Gulf Offshore Logistics, LLC v. Superior Court – filed Dec. 7, 2020
Non-California residents who worked on offshore oil platforms outside the state’s boundaries were subject to California employment law since California served as the base for their work operations and they performed the majority of their work within the boundaries of the state. Federal law does not preempt California law for non-residents working in the Santa Barbara Channel.
Foroudi v. Aerospace – filed Nov. 24, 2020
The exhaustion of Equal Employment Opportunity Commission remedies does not satisfy the exhaustion requirements for state law claims. A plaintiff cannot exhaust his administrative remedies by adding substantive new allegations to an administrative complaint after the administrative case had been closed and the plaintiff had already filed a civil complaint
Hildebrandt v. Staples the Office Superstore – filed Dec. 4, 2020
A plaintiff was entitled to claim the benefit of the class action tolling rule established by the U.S. Supreme Court in American Pipe & Construction Co. v. Utah due to the pendency of other class certification proceedings involving the same Labor Code and Unfair Competition Law violations.
Castillo v. Bank of America – filed Nov. 18, 2020
The question of whether an employer’s policies for calculating overtime wages using total hours worked in the divisor were lawful under California law presents a purely legal question that is clearly capable of class wide resolution; the lead plaintiff submitted evidence showing typicality among her claims and the claims of other class members by demonstrating she was subject to the same allegedly unlawful policies; the plaintiff did not establish the predominance of a common issue where some putative class members were not exposed to the policies, some were paid adequately under the policies, and some were overpaid.
People v. Superior Court (Cal Cartage Transportation Express) – filed Nov. 19, 2020
The Federal Aviation Administration Authorization Act does not preempt application of California’s ABC test, as codified by AB 2257, to determine whether a federally licensed interstate motor carrier has correctly classified its truck drivers as independent contractors.

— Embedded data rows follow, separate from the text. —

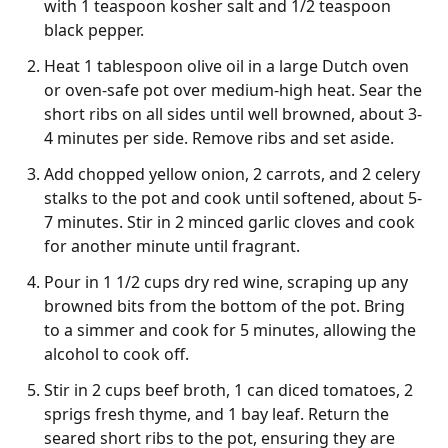
with 1 teaspoon kosher salt and 1/2 teaspoon
black pepper.
Heat 1 tablespoon olive oil in a large Dutch oven
or oven-safe pot over medium-high heat. Sear the
short ribs on all sides until well browned, about 3-
4 minutes per side. Remove ribs and set aside.
Add chopped yellow onion, 2 carrots, and 2 celery
stalks to the pot and cook until softened, about 5-
7 minutes. Stir in 2 minced garlic cloves and cook
for another minute until fragrant.
Pour in 1 1/2 cups dry red wine, scraping up any
browned bits from the bottom of the pot. Bring
to a simmer and cook for 5 minutes, allowing the
alcohol to cook off.
Stir in 2 cups beef broth, 1 can diced tomatoes, 2
sprigs fresh thyme, and 1 bay leaf. Return the
seared short ribs to the pot, ensuring they are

Rojas-Cifuentes v. Superior Court (American Modular Systems) – filed Dec. 21, 2020
An employee’s notice to the Labor and Workforce Development Agency provided the minimum facts and theories necessary to support a Private Attorneys General Act claim where the employee alleged that his employer provided inaccurate wage statements to a particular class of employees; although the notice did not specify when the alleged Labor Code violations began, that is not reason enough to find the notice wholly inadequate; a PAGA claim can be regarded as multiple causes of action for purposes of summary adjudication.